Registries and linkage procedure
Details of the registries and linkage procedures used to construct nationwide cohorts of patients hospitalized for the first time for heart failure have been previously described [10, 11]. Briefly, the data of the Dutch Hospital Discharge Register (HDR), the Dutch Population Register (PR), and the National Cause of Death Register were linked using a unique record identification number based on a combination of birth, sex and postal code (unique for 84% of the population). The PR was used to obtain data on demographic characteristics, HDR was used to identify patients with a hospital admission for heart failure, and cause of death statistics were used to obtain data on causes of death following admission for heart failure . The PR became electronically available from 1995 onwards. Linkage of the registries is therefore possible from 1995 and onwards. For this study data was available from 1995 to 2015. All linkages and analyses were performed in agreement with the privacy legislation in the Netherlands and conforms with the principles outlined in the Declaration of Helsinki .
A prospective cohort of patients with heart failure was built by selecting patients from the HDR with a primary admission for the following International Classification of Diseases (ICD) 9th revision codes for heart failure: 428.0, 428.1, 428.9, 402.01, 402.11 and 402.91. Those with a hospital admission for heart failure in the previous 5 years were excluded to ensure that the admissions for heart failure were, with a high probability, first new onset admissions. To investigate differences in mortality risk over time, two cohorts were created: one cohort containing information about patients admitted for heart failure between 1 Jan 2000 and 31 Dec 2002 (in short: the 2000–02 cohort) and one cohort containing information from patients admitted between 1 Jan 2008 and 31 Dec 2010 (in short: the 2008–10 cohort). For both cohorts, patients were additionally divided in isolated left-sided heart failure (ICD-9: 428.1) and other heart failure (ICD-9: 428.0, 428.9, 402.01, 402.11 and 402.91) to allow evaluation of the value of this ICD subdivision.
The main outcomes were 30-day, 1-year and 5-year overall mortality. Follow-up was defined as time from hospital admission for heart failure to the day the patients died or the end of study period. Cause specific mortality is reported for cardiovascular mortality (separately for heart failure, ischemic heart disease, cerebrovascular disease, and other cardiovascular disease), cancer mortality (separately lung cancer) and respiratory mortality (separately chronic obstructive pulmonary disease (COPD)), and chronic kidney disease/renal failure mortality. All ICD codes used are mentioned in Appendix 1.
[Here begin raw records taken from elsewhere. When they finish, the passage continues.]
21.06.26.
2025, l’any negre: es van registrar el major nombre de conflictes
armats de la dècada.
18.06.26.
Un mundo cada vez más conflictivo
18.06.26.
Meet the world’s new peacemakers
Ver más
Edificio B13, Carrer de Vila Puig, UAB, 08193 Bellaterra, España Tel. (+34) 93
Demographic information comprises age, sex, and marital status. We determined the presence of comorbidity by the Charlson comorbidity index based on previous hospital admissions , which is considered a valid measure to estimate comorbidity in clinical research . The mean Charlson comorbidity index was calculated as well as the proportion of patients that had an index score of 1 or more. Data on the duration of the hospital admission was available. No information was available on severity of heart failure at the time of admission, nor was data available to allow for differentiation between heart failure with preserved ejection fraction and reduced ejection fraction.
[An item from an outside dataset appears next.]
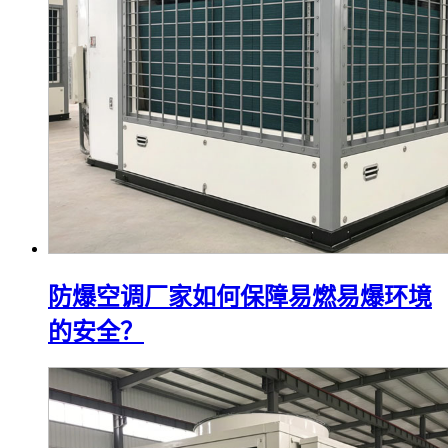
防爆空调厂家如何保障易燃易爆环境
的安全？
Validation of heart failure discharge codes
The accuracy of the heart failure discharge codes were assessed in a dedicated validation study. For each precision digit of code ICD-9 code 428, 50 patients of the University Medical Center Utrecht were randomly selected and the medical records of these patients were manually checked for correct discharge ICD-9 code and discharge date. These codes were 428.0 (congestive heart failure, unspecified), 428.1 (left heart failure), and 428.2 (heart failure, unspecified).
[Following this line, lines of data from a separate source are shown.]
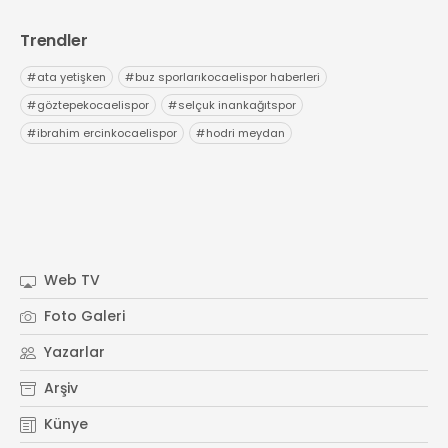
Trendler
#
ata yetişken
#
buz sporlarıkocaelispor haberleri
#
göztepekocaelispor
#
selçuk inankağıtspor
#
ibrahim ercinkocaelispor
#
hodri meydan
Web TV
Foto Galeri
Yazarlar
Arşiv
Künye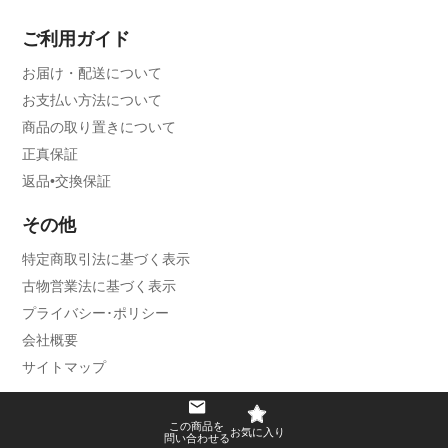
ご利用ガイド
お届け・配送について
お支払い方法について
商品の取り置きについて
正真保証
返品•交換保証
その他
特定商取引法に基づく表示
古物営業法に基づく表示
プライバシー･ポリシー
会社概要
サイトマップ
この商品を
問い合わせる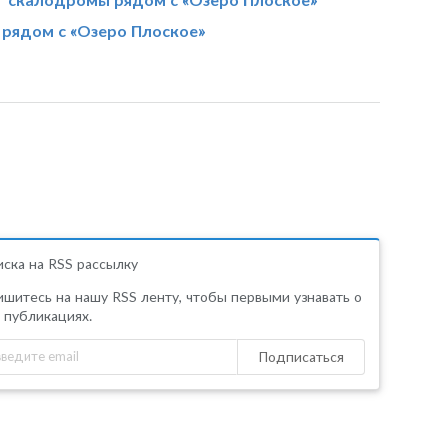
 рядом с «Озеро Плоское»
ска на RSS рассылку
шитесь на нашу RSS ленту, чтобы первыми узнавать о
 публикациях.
Подписаться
Baseline characteristics are presented as absolute numbers and percentages for both the 2000–02 and the 2008–10 cohorts. Secondly, we provided absolute numbers and percentages of all-cause mortality, cardiovascular mortality, cancer mortality, respiratory mortality and renal mortality of patients who died within 30-days, 1-year and 5-years after admission for heart failure in the recent cohort, and presented that by sex. Next, we estimated the 30-days, 1-year and 5-year mortality risk after first admission for heart failure in the 2000–02 and the 2008–10 cohorts and stratified these results by age and sex. Potential differences in mortality in sex and age groups were tested with logistic regression analyses. All analyses were adjusted for the Charlson Comorbidity Index (Table 3). To explore whether change in mortality over time was statistically different between men and women, we added an interaction term between sex and time and compared this model with the model without the interaction term using the likelihood ratio test. Then, we investigated whether a previous hospital admission for overall cardiovascular disease, acute myocardial infarction, or chronic pulmonary disease was associated with increased 30-day, 1-year and 5-year mortality in men and women using Cox proportional hazard models adjusted for age. Finally, we estimated the mortality risks of isolated left-sided heart failure (ICD-9: 428.1) and other heart failure (ICD-9: 428.0, 428.9, 402.01, 402.11 and 402.91), by age and sex. All analyses were performed using SPSS 22.0 (SPSS Inc., Chicago, IL, USA) and a p-value < 0.05 was considered statistically significant.